How To Start Blogging

Get writing!You know when a theme is developing in your life when the same sort of thing keeps cropping up. Well, I don’t know if twice in succession qualifies, but I’m going to go with it anyway. Yesterday I was catching up on my podcasts, and listened to a Grammar Girl episode entitled “How to get started blogging”. Then today I ran my blogarizer spreadsheet and was directed to an article entitled “10 must-use tips for beginning bloggers”. OK, enough already: I can take a hint.

Both articles are pretty good, in a general sense. Mignon Fogarty, the “Grammar Girl”, deals with knowing your audience, finding good, and reliable, information, and how to build your audience. Melissa Tamura, author of the 10 tips post, also talks about knowing your audience and, in essence, how to grow it.
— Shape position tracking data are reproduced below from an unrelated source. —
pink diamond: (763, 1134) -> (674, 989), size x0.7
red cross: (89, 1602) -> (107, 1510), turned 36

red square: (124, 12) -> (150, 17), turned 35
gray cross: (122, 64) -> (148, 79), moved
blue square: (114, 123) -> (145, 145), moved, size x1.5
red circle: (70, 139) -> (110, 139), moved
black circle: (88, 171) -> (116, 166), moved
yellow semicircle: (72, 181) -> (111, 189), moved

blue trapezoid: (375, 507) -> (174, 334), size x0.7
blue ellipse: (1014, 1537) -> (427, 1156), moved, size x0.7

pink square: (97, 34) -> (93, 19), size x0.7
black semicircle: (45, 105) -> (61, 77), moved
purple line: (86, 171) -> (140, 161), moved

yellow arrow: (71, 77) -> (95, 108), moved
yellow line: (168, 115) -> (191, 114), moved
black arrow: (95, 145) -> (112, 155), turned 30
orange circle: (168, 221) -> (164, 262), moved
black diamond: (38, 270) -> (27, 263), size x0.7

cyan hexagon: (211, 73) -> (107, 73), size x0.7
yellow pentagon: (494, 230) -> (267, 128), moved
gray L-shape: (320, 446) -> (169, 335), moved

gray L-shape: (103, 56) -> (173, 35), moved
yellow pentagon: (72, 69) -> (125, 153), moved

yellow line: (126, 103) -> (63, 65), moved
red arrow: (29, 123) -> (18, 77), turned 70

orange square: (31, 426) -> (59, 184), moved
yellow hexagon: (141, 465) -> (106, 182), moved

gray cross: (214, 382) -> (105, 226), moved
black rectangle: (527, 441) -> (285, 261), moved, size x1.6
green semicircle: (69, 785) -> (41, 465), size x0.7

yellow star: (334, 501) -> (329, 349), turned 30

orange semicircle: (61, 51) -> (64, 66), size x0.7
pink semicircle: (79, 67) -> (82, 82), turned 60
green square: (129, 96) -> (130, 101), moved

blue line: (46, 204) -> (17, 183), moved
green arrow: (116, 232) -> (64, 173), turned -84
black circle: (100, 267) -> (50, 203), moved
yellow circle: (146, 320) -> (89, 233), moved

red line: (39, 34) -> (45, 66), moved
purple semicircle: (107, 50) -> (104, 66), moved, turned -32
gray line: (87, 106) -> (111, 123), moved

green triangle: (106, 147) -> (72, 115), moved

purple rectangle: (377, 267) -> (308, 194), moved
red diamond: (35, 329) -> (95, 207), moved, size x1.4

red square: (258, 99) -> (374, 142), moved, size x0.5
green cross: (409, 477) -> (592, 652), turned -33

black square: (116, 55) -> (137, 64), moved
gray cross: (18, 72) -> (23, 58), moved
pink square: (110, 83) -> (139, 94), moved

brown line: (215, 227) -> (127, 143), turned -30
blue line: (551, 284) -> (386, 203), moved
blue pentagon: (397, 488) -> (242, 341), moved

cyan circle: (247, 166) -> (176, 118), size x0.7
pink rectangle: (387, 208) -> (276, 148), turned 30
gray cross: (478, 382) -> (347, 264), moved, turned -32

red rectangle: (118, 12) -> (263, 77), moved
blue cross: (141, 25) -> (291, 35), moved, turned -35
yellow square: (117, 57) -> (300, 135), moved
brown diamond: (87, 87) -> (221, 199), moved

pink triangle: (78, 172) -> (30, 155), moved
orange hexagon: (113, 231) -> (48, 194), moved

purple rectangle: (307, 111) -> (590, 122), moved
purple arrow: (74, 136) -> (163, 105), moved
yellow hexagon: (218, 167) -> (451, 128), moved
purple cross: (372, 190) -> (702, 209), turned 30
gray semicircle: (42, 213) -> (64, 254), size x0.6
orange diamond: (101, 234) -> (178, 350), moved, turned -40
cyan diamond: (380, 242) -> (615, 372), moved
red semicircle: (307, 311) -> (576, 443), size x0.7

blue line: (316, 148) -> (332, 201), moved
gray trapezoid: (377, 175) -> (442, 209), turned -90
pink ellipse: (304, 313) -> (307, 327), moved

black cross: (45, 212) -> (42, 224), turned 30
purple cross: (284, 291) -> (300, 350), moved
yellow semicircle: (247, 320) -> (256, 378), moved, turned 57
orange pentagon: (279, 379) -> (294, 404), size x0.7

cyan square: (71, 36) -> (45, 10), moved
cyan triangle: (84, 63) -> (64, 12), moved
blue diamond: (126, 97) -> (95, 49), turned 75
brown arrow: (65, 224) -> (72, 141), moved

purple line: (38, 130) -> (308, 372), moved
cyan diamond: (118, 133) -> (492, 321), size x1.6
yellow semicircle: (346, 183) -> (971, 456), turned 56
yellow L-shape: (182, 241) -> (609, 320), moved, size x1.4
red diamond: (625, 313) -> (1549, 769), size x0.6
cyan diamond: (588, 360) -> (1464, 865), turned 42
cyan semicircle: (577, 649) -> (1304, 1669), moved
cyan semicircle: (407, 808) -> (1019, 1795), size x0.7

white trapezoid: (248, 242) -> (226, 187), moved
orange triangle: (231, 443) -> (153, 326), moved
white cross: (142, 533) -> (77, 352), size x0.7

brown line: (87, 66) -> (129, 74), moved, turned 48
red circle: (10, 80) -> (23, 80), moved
I’d like to come at this from a different angle or, to be more precise, to emphasise different aspects of blogging. Here goes:

  1. Start blogging. That’s right, just start. Stop navel-gazing, second-guessing the universe and playing “what-if?” games. Just start. Creating a new blog in something like Blogger takes all of five minutes. In fact, the most difficult part is thinking of a witty and memorable name.
  2. Definitely define your audience, but start with yourself. What I mean by that is, write the kind of articles that you would find most interesting/enjoyable/useful to read. Then your blog will probably go one of two ways: either extremely eclectic, which stands a good chance of attracting a wide variety of people, or extremely focussed. Those two are not mutually exclusive, by the way. I think that latter possibility warrants a bullet point of its own…
  3. Be extremely focussed. I mean extremely focussed. From time to time I receive comments from people along the lines of they have nothing unique to blog about. That’s plain wrong, because everyone is unique in some way. For example, you might be the only art teacher in your town who takes their class on a virtual art gallery tour every week. How does that work? How does a virtual gallery visit stack up against a real life one? I don’t know from first-hand experience what the answers to these questions are. But you do.
  4. Put your audience first. I think if you’re going to write for an audience, you should at least try to make reading your work a pleasant experience. This is all highly personal and subjective, of course, but for me the two things I really can’t abide is swearing or implied swearing, and writing which is about as interesting as the list of ingredients on a packet of cornflakes. There’s no need for the former, and you can improve on the latter by analysing what it is you like about the writing of the blogs, magazines, newspapers, authors you read on a regular basis.

But the most important one of these, if you’ve decided or almost decided to start your own blog is the first one: just do it!